Task to complete ▸
Print the whole listing below again, exactly as given.

START Available data

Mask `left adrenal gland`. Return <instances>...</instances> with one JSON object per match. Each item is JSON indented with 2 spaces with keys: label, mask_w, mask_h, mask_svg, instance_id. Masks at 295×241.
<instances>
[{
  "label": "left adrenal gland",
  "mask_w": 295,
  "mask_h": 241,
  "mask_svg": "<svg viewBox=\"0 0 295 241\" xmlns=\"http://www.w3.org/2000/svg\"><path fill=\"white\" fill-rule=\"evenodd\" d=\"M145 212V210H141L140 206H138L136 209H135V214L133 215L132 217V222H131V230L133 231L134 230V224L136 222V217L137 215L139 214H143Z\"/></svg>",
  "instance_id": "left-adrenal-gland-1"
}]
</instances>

END Available data

Task result ▸
Mask `left adrenal gland`. Return <instances>...</instances> with one JSON object per match. Each item is JSON indented with 2 spaces with keys: label, mask_w, mask_h, mask_svg, instance_id. Masks at 295×241.
<instances>
[{
  "label": "left adrenal gland",
  "mask_w": 295,
  "mask_h": 241,
  "mask_svg": "<svg viewBox=\"0 0 295 241\" xmlns=\"http://www.w3.org/2000/svg\"><path fill=\"white\" fill-rule=\"evenodd\" d=\"M145 212V210H141L140 206H138L136 209H135V214L133 215L132 217V222H131V230L133 231L134 230V224L136 222V217L137 215L139 214H143Z\"/></svg>",
  "instance_id": "left-adrenal-gland-1"
}]
</instances>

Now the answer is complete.